Enter Pembroke, Arundel, Wyatt, Jerningham, Bedingfield.
BEDINGFIELD.
Be well assured the King is sick to death.

PEMBROKE.
Tush, Sir, the King is young, and young blood fires
Like flax.

BEDINGFIELD.
And dies as quickly. I repeat it,
Even now the King lies at the point of death.

WYATT.
How can it be? But one short month it seems
Since I beheld him on his jennet's back,

2

With hawk on wrist, his bounding hounds beside,
Charge up the hill side through the golden gorse,
Swallowing the west wind, till his cheeks glowed out
Like ripened pears. The whirring pheasant sprang
From the hedged bank; and, with a shout, in air
The bright boy tossed his falcon; then with spur
Pressed to his jennet's flank, and head thrown back,
And all the spirit of life within his eye
And voice, he drew not rein, till the spent quarry
Lay cowering 'neath the hawk's expanded wings.

ARUNDEL.
And what saith Sir John Cheke, his Grace's tutor?
That one so apt to learn, mature in judgment,
Ne'er hath o'erleaped the silken fence of childhood.

WYATT.
Too hotly from the deep well of his heart
Boils up his fevered blood.

BEDINGFIELD.
You miss the mark!
No fever pants upon King Edward's life;
Nor natural decay hath drained his heart.

PEMBROKE.
Then, by the Rood! John Dudley must be questioned

3

Wherefore he mews the King up thus at Greenwich,
With beldams, herberers, and wizard quacks?

BEDINGFIELD.
Too late! the axe, henceforth, shall answer make
To dangerous questioners.

WYATT.
He flies too high
This modern Dedalus!

ARUNDEL.
O royal seed
Of York and Lancaster, in Tudor blended,
How are ye fallen, when this base minion churl,
This felon-born, dares lift his ransomed hand
Against your sacred house—misrules your people—
Usurps your sceptre—decimates your peers—
Nay, holds the throne in his arbitrement!

BEDINGFIELD.
Aye—there you press the spring of his design.
No child of the eighth Harry shall be Queen
If Dudley's will be law.

ARUNDEL.
Pernicious Traitor!
Much hath he dared! but with plebeian hand
Dares he to clutch that crown the Norman rent

4

From Harold's helm—and lion-hearted Richard
Bore through the fields of Palestine redeemed,
At Ascalon, in the Crusaders' van?
O spirits of our old nobility!
Rise from your tombs and blast this upstart carle!
Mowbray is gone; but Thomas Howard lives!
The suns of Bohun and de Clare have set;
But Oxford's star beams brightly from his shield!
Nevilles there be, though Warwick's veins are cold!
Awake avengers!

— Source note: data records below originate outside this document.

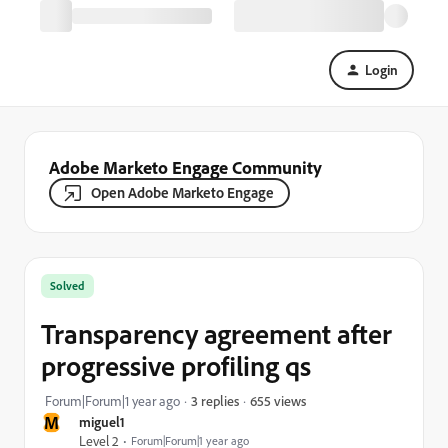
Login
Adobe Marketo Engage Community
Open Adobe Marketo Engage
Solved
Transparency agreement after
progressive profiling qs
655 views
Forum|Forum|1 year ago
3 replies
M
miguel1
Level 2
Forum|Forum|1 year ago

Bearders of kings arise!
And crush the caitiff!

BEDINGFIELD.
One and all we join
That cry, O Arundel! Well I remember
When from the midst of English Gentlemen
Great Somerset, the Uncle of the King,
Was, like some stag, the captain of the herd,
Torn down and throttled by this blood-hound Dudley!
How flashed your eyes above your half-drawn sword,
While muttered malisons hissed through your teeth!

WYATT.
Sirs, be ye calm, probing the kingdom's hurt.

5

She whom this Dudley wills to wear the crown
Descends, through Tudor, from Plantagenet:
And the two Roses on so fair a cheek
As Lady Jane's, the Duke of Suffolk's daughter,
Have never blended.

ARUNDEL.
The Duchess' mother lives—

PEMBROKE.
Nor she—nor any daughter of her house—
Not my son's wife, shall ever be my Queen!

WYATT.
Beshrew King Harry! had he loved one wife—
Or crowned no concubine—our course were plain.
But now—In sooth I trow not if to marry
One's brother's wife, be uncanonical,
But this I know, howe'er legitimate,
The Lady Mary's neither young nor fair,
But black Papistical. The Lady Bess
Loves the true Church, and is as fair withal
As her frail mother Boleyn.

BEDINGFIELD.
There's the rub.
Too sweetly Boleyn smiled on Harry's wooing
Ere he was severed by sufficient warrant
From the crowned Queen. But six short months divided

6

The bridal and the birth. Elizabeth
May not be hailed legitimately Queen:
But who shall gainsay Mary?

WYATT.
That dare I?
Unless the sacred charter of our church
Be well assured. If not, the Suffolk line,
The blood of Grey, aye, Dudley's, I prefer.

JERNINGHAM.
Sir Thomas Wyatt, you presume too far;
Disparaging the royal Mary's claim—
Which I aver—

ARUNDEL.
O peace! the time needs union.
Waste not in idle brawls your generous ardour.
But lift your swords, and swear, kissing the hilts,
That England shall not be a Traitor's prey—
Nor Tudor's heritage adorn a Grey!

[Exeunt.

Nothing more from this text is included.